The building at no. 7, which belonged to Stamatios Dekozis Vouros, a wealthy banker from Chios island, was built in 1833 and is a two-storey mansion that offers a direct testimony to the form of early Athenian classicism. It is a milestone in the history of the Greek state, as it served as the residence for King Otto and Queen Amalia, the first royal couple of Greece, from 1836 to 1843 when they moved to the then newly built Palace, the building that now houses the Hellenic Parliament. Thus Athenians often call the building at 7 Paparrigopoulou Str. the “Old Palace”. Today one of its floors is dedicated to the royal couple.
In 1859 Stamatios Dekozis Vouros had a second mansion built next to his residence, at 5 Paparrigopoulou Str., for his son Konstantinos Vouros. The two-story building constitutes a fine example of the 19th- and early 20th-century urban lifestyle in Athens. Today it features rooms with furniture of that era and an Art Gallery.
These two buildings are connected with an interior bridge, hosting in their floors the collections of the Athens City Museum.

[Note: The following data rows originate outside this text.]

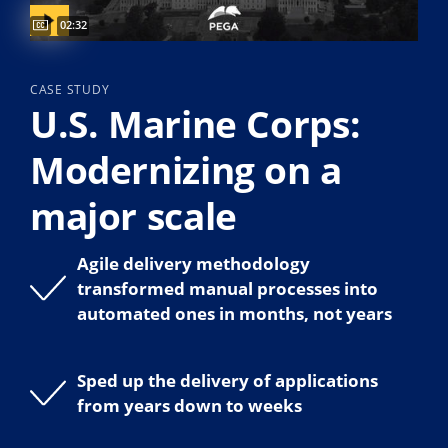
Captions available
Video duration:
02:32
CASE STUDY
U.S. Marine Corps:
Modernizing on a
major scale
Agile delivery methodology
transformed manual processes into
automated ones in months, not years
Sped up the delivery of applications
from years down to weeks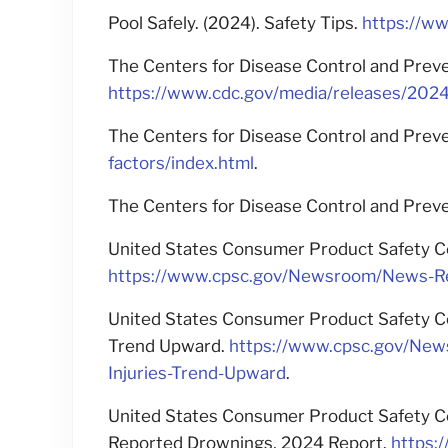
Pool Safely. (2024). Safety Tips.
https://ww
The Centers for Disease Control and Preve
https://www.cdc.gov/media/releases/202
The Centers for Disease Control and Preve
factors/index.html
.
The Centers for Disease Control and Preven
United States Consumer Product Safety Co
https://www.cpsc.gov/Newsroom/News-Rel
United States Consumer Product Safety Co
Trend Upward.
https://www.cpsc.gov/New
Injuries-Trend-Upward
.
United States Consumer Product Safety Co
Reported Drownings, 2024 Report.
https: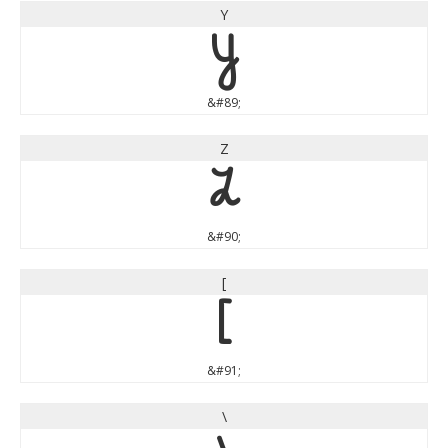
Y
Y
&#89;
Z
Z
&#90;
[
[
&#91;
\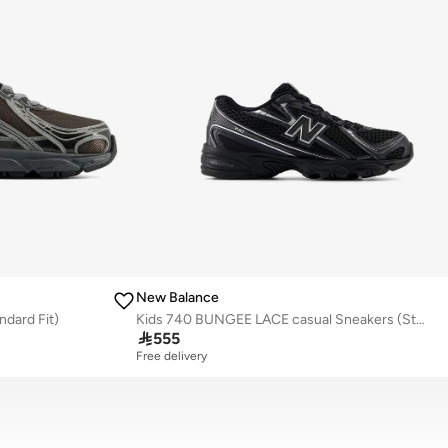
New Balance
ndard Fit)
Kids 740 BUNGEE LACE casual Sneakers (Standard Fit)

555
Free delivery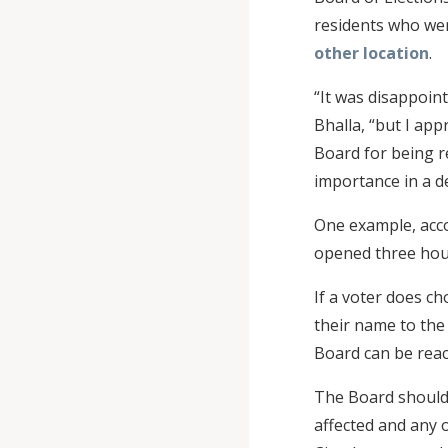
residents who were
other location
.
“It was disappoint
Bhalla, “but I ap
Board for being re
importance in a d
One example, accor
opened three hour
If a voter does ch
their name to the 
Board can be reac
The Board should 
affected and any 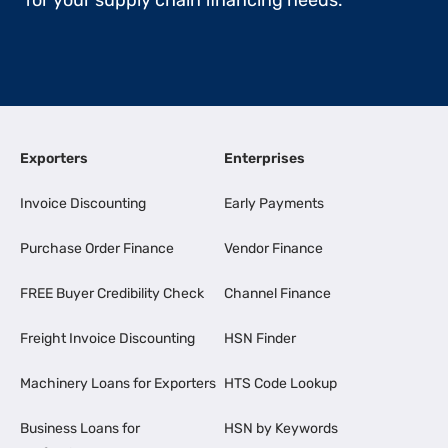
for your supply chain financing needs.
Exporters
Enterprises
Invoice Discounting
Early Payments
Purchase Order Finance
Vendor Finance
FREE Buyer Credibility Check
Channel Finance
Freight Invoice Discounting
HSN Finder
Machinery Loans for Exporters
HTS Code Lookup
Business Loans for
HSN by Keywords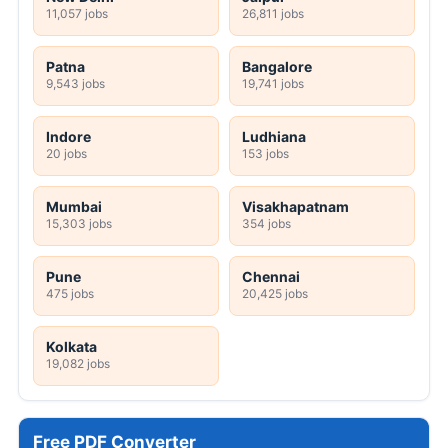
11,057 jobs
26,811 jobs
Patna
Bangalore
9,543 jobs
19,741 jobs
Indore
Ludhiana
20 jobs
153 jobs
Mumbai
Visakhapatnam
15,303 jobs
354 jobs
Pune
Chennai
475 jobs
20,425 jobs
Kolkata
19,082 jobs
Free PDF Converter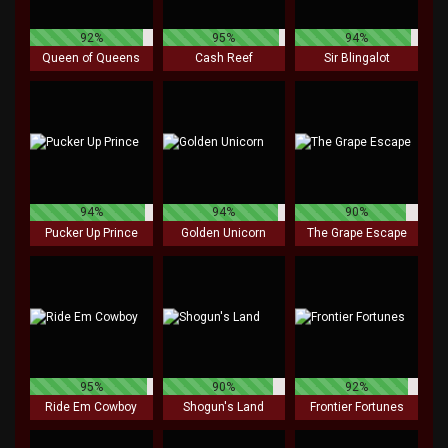
92%
95%
94%
Queen of Queens
Cash Reef
Sir Blingalot
94%
94%
90%
Pucker Up Prince
Golden Unicorn
The Grape Escape
95%
90%
92%
Ride Em Cowboy
Shogun's Land
Frontier Fortunes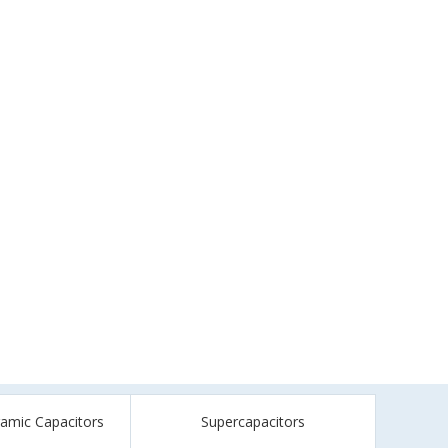
ramic Capacitors
Supercapacitors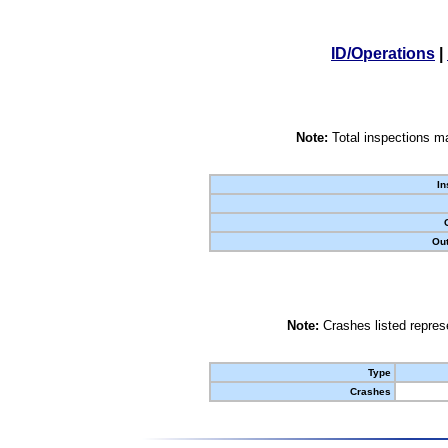
ID/Operations
|
Note:
Total inspections ma
In
Out
Note:
Crashes listed represe
Type
Crashes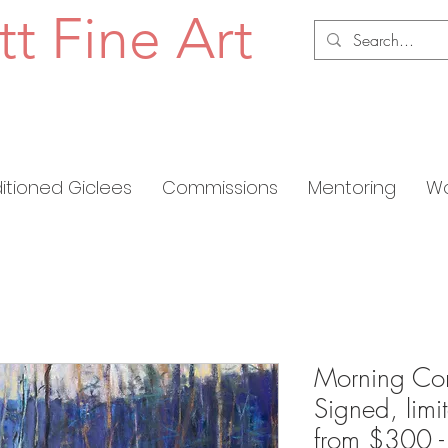
tt Fine Art
ditioned Giclees
Commissions
Mentoring
Wo
Morning Com
Signed, limi
from $300 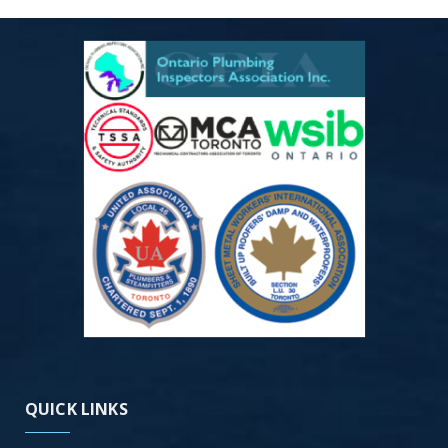
QUICK LINKS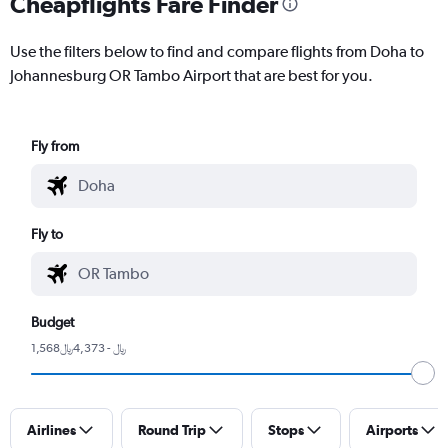
Cheapflights Fare Finder
Use the filters below to find and compare flights from Doha to
Johannesburg OR Tambo Airport that are best for you.
Fly from
Fly to
Budget
1,568﷼ - 4,373﷼
Airlines
Round Trip
Stops
Airports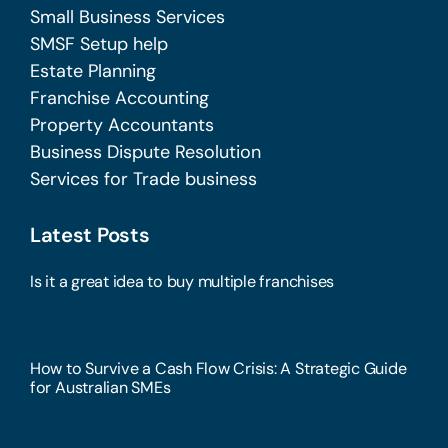
Small Business Services
SMSF Setup help
Estate Planning
Franchise Accounting
Property Accountants
Business Dispute Resolution
Services for Trade business
Latest Posts
Is it a great idea to buy multiple franchises
How to Survive a Cash Flow Crisis: A Strategic Guide
for Australian SMEs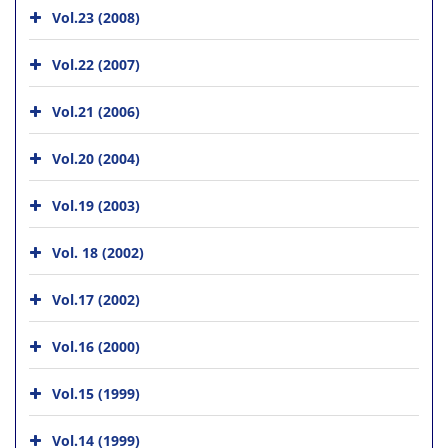
Vol.23 (2008)
Vol.22 (2007)
Vol.21 (2006)
Vol.20 (2004)
Vol.19 (2003)
Vol. 18 (2002)
Vol.17 (2002)
Vol.16 (2000)
Vol.15 (1999)
Vol.14 (1999)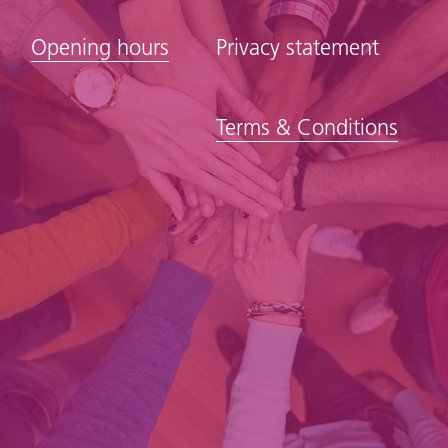
Opening hours
Privacy statement
Terms & Conditions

The paintings, gravures and engraved sculptures collected by the Museum’s founder, former politician and arts patron Lambros Eftaxias, are located on the ground floor and – combined with a digital tour platform of Athens city centre historical buildings – they describe in their own way the history of Athens from the Turkish rule to this day.

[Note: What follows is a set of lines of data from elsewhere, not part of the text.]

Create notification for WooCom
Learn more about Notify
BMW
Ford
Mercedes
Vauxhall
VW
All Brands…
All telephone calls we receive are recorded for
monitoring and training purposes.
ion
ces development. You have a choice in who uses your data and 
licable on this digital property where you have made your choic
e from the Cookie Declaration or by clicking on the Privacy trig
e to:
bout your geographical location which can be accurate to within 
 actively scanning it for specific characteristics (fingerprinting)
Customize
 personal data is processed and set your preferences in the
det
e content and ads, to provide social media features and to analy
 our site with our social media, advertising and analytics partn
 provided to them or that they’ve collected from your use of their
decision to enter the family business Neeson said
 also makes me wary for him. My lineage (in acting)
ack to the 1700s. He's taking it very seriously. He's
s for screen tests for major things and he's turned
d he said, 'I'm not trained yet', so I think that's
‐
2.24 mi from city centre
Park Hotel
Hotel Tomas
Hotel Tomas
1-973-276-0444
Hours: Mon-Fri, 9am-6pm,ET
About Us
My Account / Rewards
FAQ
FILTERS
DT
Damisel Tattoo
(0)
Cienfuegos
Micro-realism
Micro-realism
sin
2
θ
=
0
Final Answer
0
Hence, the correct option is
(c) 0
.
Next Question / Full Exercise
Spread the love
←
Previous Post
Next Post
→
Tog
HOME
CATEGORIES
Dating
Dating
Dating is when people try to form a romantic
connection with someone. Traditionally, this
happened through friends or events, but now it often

The Athens City Museum features a Library with rare books and hosts approximately 40,000 items in its Collections, ranging from antiquity to the 21st century: ancient items, books and musical texts, Byzantine, post-Byzantine and ecclesiastical items, sculptures, stamps, documents, manuscripts, glass, porcelain and ceramics, recording media, small items, memorabilia, musical instruments, coins, furniture, paintings and engravings, utensils, fabrics and embroidery, apparel and tapestry, photographs and photographic records.
In the garden of the Athens City Museum, or “the garden of the Old Palace” – the first public garden of the city, where you can still see the palm tree planted by Queen Amalia herself – you may enjoy your coffee, lunch or drink at the beautiful Bistrot of the Museum. In the atrium there are also libraries with books to read, for a relaxing break in the sounds of ambient music.